These three analyses were repeated for fifty samples each drawn from the nine simulated populations. For each scenario, we computed the means and confidence intervals of the fifty effect estimates for each exposure measure.

Sensitivity and Specificity of the Family History Measures

We can compare the familial RR with the genetic RR because we know the ‘true’ gene carrier status for each individual in these simulated populations. We randomly selected five of the fifty samples for sensitivity and specificity calculations. Sensitivity was defined as the proportion of gene carrying subjects classified as having a family history of disease. Specificity was defined as the proportion of non-gene-carrying subjects classified as not having a family history. Mean sensitivity and specificity were computed across the five samples.

Confounding by Age and Family Size

We examined whether age or family size fulfill the definition of a confounder, i.e. a factor that is associated with the exposure of interest as well as a determinant of the outcome [6]. We then sought evidence that family size was a confounder by comparing family size by family history status and disease status of study subjects. Results were presented as crude and adjusted (for family size) ORs. We also tested for possible family-size-related bias by stratifying case and control data by family size.

Results

We present below the results of analyses including expected and observed frequencies of disease in simulated populations, the effect of multiple exposure definitions on effect estimates in populations with varying disease distributions, and the potential for confounding by family size.

Simulated and Expected Disease Prevalence

Generally, the simulator produced the desired prevalences. In the three datasets specified to have 20% disease prevalence (high, medium and low genetic influence scenarios), the actual disease prevalences in the samples were 19.53, 19.24 and 19.49% respectively. Similarly, in the specified 10% disease prevalence datasets, the three scenarios showed actual prevalences of 10.01, 9.71 and 9.88%. In the 1% specified prevalence, samples were 0.98, 0.98 and 1% respectively.

Variation of Effect Estimates by Study Design and Exposure Measure

Table Table22 displays effect estimates obtained for the three study designs, and the three exposure measures for the nine prevalence and genetic influence scenarios.

Table 2
Risk ratios by family history definition and study design

Variation by Study Design. Three study designs were examined: cohort, case-control and reconstructed cohort. There was little variation in effect estimate between the three study designs for most scenarios of disease prevalence and genetic influence. Only when the disease prevalence was low (1%) did the estimates vary somewhat. In this particular scenario, and only when one relative was used to measure exposure, the case-control design yielded an estimate of risk about one-third higher than either of the cohort designs. This elevated risk estimate obtained across high, medium and low genetic influence scenarios.
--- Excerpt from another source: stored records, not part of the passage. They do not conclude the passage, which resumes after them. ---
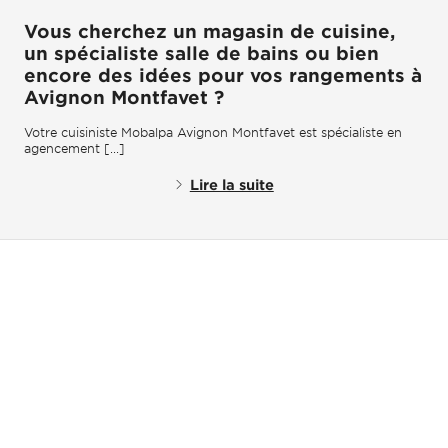
Vous cherchez un magasin de cuisine,
un spécialiste salle de bains ou bien
encore des idées pour vos rangements à
Avignon Montfavet ?
Votre cuisiniste Mobalpa Avignon Montfavet est spécialiste en
agencement [...]
Lire la suite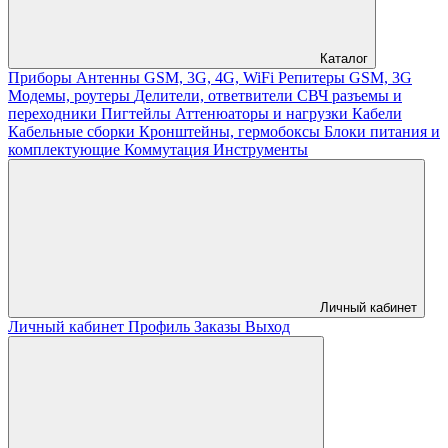
Каталог
Приборы
Антенны GSM, 3G, 4G, WiFi
Репитеры GSM, 3G
Модемы, роутеры
Делители, ответвители
СВЧ разъемы и
переходники
Пигтейлы
Аттенюаторы и нагрузки
Кабели
Кабельные сборки
Кронштейны, гермобоксы
Блоки питания и
комплектующие
Коммутация
Инструменты
Личный кабинет
Личный кабинет
Профиль
Заказы
Выход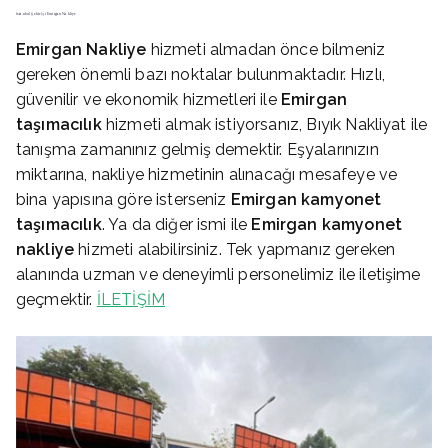
İstanbul Şehir İçi Emirgan Nakliye
Emirgan
Nakliye
hizmeti almadan önce bilmeniz
gereken önemli bazı noktalar bulunmaktadır. Hızlı,
güvenilir ve ekonomik hizmetleri ile
Emirgan
taşımacılık
hizmeti almak istiyorsanız, Bıyık Nakliyat ile
tanışma zamanınız gelmiş demektir. Eşyalarınızın
miktarına, nakliye hizmetinin alınacağı mesafeye ve
bina yapısına göre isterseniz
Emirgan
kamyonet
taşımacılık
. Ya da diğer ismi ile
Emirgan
kamyonet
nakliye
hizmeti alabilirsiniz. Tek yapmanız gereken
alanında uzman ve deneyimli personelimiz ile iletişime
geçmektir.
İLETİŞİM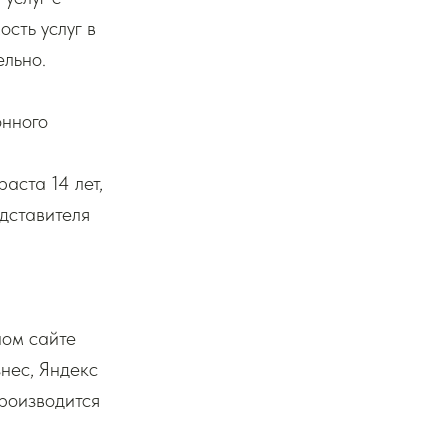
сть услуг в
ельно.
онного
аста 14 лет,
дставителя
ном сайте
знес, Яндекс
производится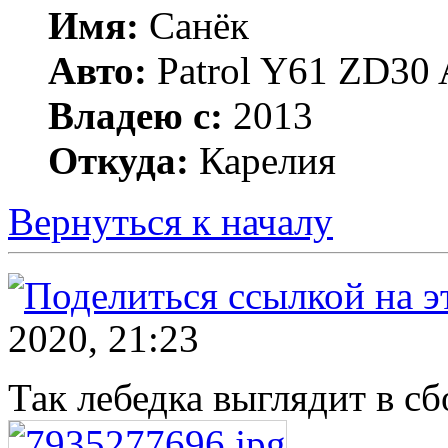
Имя:
Санёк
Авто:
Patrol Y61 ZD30 
Владею с:
2013
Откуда:
Карелия
Вернуться к началу
2020, 21:23
Так лебедка выглядит в с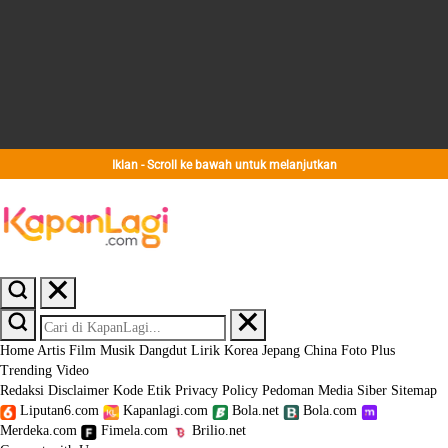
Iklan - Scroll ke bawah untuk melanjutkan
Home
Artis
Film
Musik
Dangdut
Lirik
Korea
Jepang
China
Foto
Plus
Trending
Video
Redaksi
Disclaimer
Kode Etik
Privacy Policy
Pedoman Media Siber
Sitemap
Liputan6.com
Kapanlagi.com
Bola.net
Bola.com
Merdeka.com
Fimela.com
Brilio.net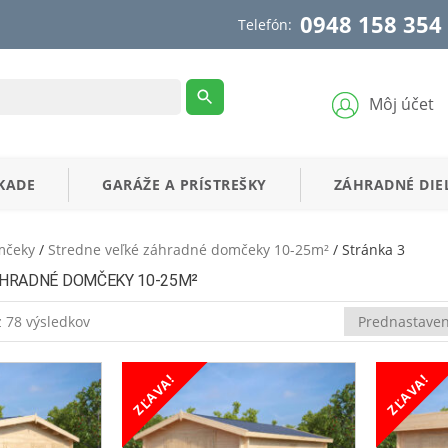
0948 158 354
Telefón:
Môj účet
KADE
GARÁŽE
A
PRÍSTREŠKY
ZÁHRADNÉ
DIE
mčeky
/
Stredne veľké záhradné domčeky 10-25m²
/ Stránka 3
ÁHRADNÉ DOMČEKY 10-25M²
 78 výsledkov
ZĽAVA!
ZĽAVA!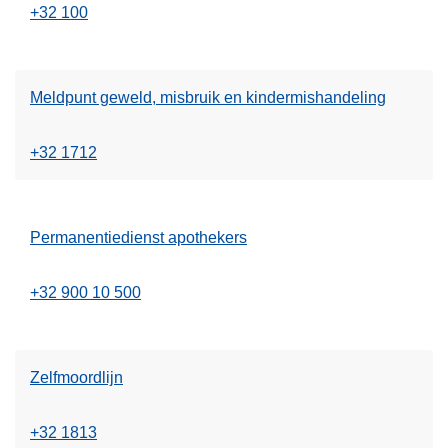
+32 100
Meldpunt geweld, misbruik en kindermishandeling
+32 1712
Permanentiedienst apothekers
+32 900 10 500
Zelfmoordlijn
+32 1813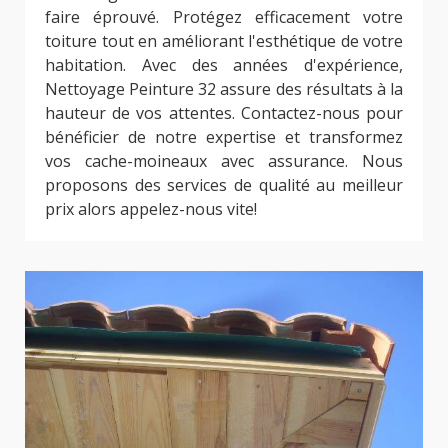
faire éprouvé. Protégez efficacement votre
toiture tout en améliorant l'esthétique de votre
habitation. Avec des années d'expérience,
Nettoyage Peinture 32 assure des résultats à la
hauteur de vos attentes. Contactez-nous pour
bénéficier de notre expertise et transformez
vos cache-moineaux avec assurance. Nous
proposons des services de qualité au meilleur
prix alors appelez-nous vite!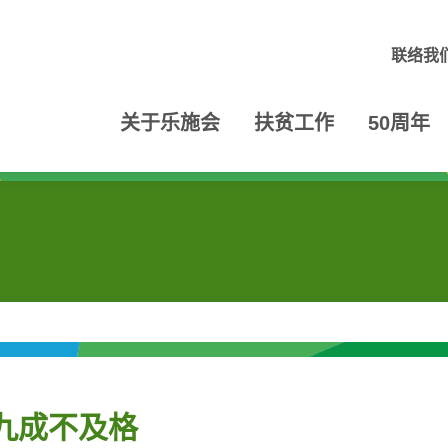
联络我
关于乐施会
扶贫工作
50周年
九成不及格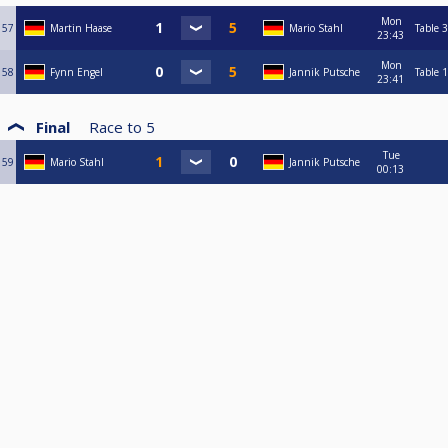
Mon
57
Martin Haase
Mario Stahl
Table 3
23:43
Mon
58
Fynn Engel
Jannik Putsche
Table 1
23:41
Final
Race to
5
Tue
59
Mario Stahl
Jannik Putsche
00:13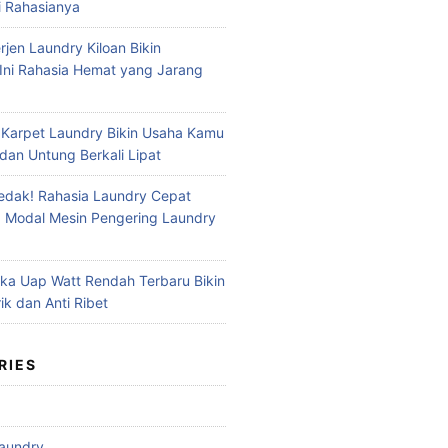
i Rahasianya
jen Laundry Kiloan Bikin
Ini Rahasia Hemat yang Jarang
 Karpet Laundry Bikin Usaha Kamu
dan Untung Berkali Lipat
dak! Rahasia Laundry Cepat
 Modal Mesin Pengering Laundry
ika Uap Watt Rendah Terbaru Bikin
ik dan Anti Ribet
RIES
aundry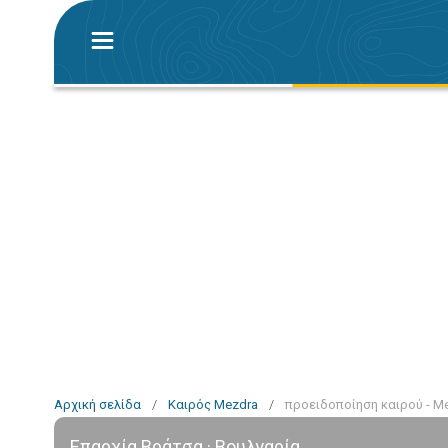
Αρχική σελίδα
/
Καιρός Mezdra
/
προειδοποίηση καιρού - M
Επαρχία Βράτσα · Βουλγαρία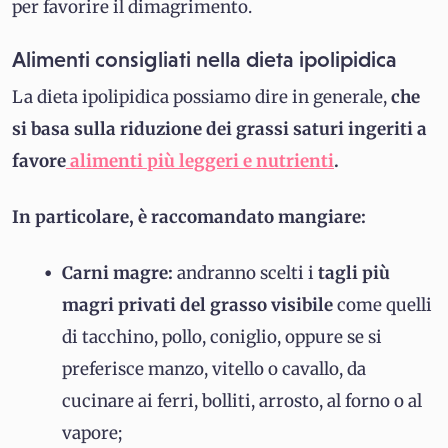
per favorire il dimagrimento.
Alimenti consigliati nella dieta ipolipidica
La dieta ipolipidica possiamo dire in generale,
che
si basa sulla riduzione dei grassi saturi ingeriti a
favore
alimenti più leggeri e nutrienti
.
In particolare, è raccomandato mangiare:
Carni magre:
andranno scelti i
tagli più
magri privati del grasso visibile
come quelli
di tacchino, pollo, coniglio, oppure se si
preferisce manzo, vitello o cavallo, da
cucinare ai ferri, bolliti, arrosto, al forno o al
vapore;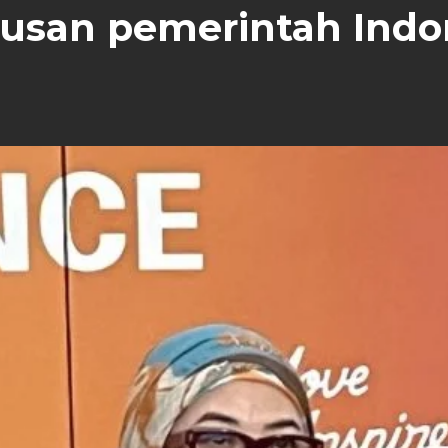
san pemerintah Indone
Variation by Exposure Definition. In all scenarios studied, the effect estimates derived from family history measures vastly underestimate the true risk computed from genotype status. Effect estimates derived from family history measures capture disease aggregation regardless of whether disease has genetic or non-genetic (random) cause. Nevertheless, these proxy measures of exposure yield estimates of risk between three and twenty-five times less than the true genetic relative risk. The difference between these effect estimates and true genetic relative risk is at a minimum at high disease prevalence and when the genetic influence on disease is low but the disease prevalence is high. It is at a maximum when the genetic influence on disease is high but the disease prevalence is low.

Estimates derived from the first degree family history measure are closer to the genetic relative risk than those derived from the one-relative measure. This is especially true in populations with a higher disease prevalence and higher proportion of genetic disease. The difference in effect estimates derived from the two family history measures narrows as the overall prevalence declines and proportion of genetic disease declines. The effect estimate derived from the reconstructed cohort is larger than that derived from the case-control study in just one of our scenarios: when disease is rare (1%) and the proportion of genetic disease is at its lowest.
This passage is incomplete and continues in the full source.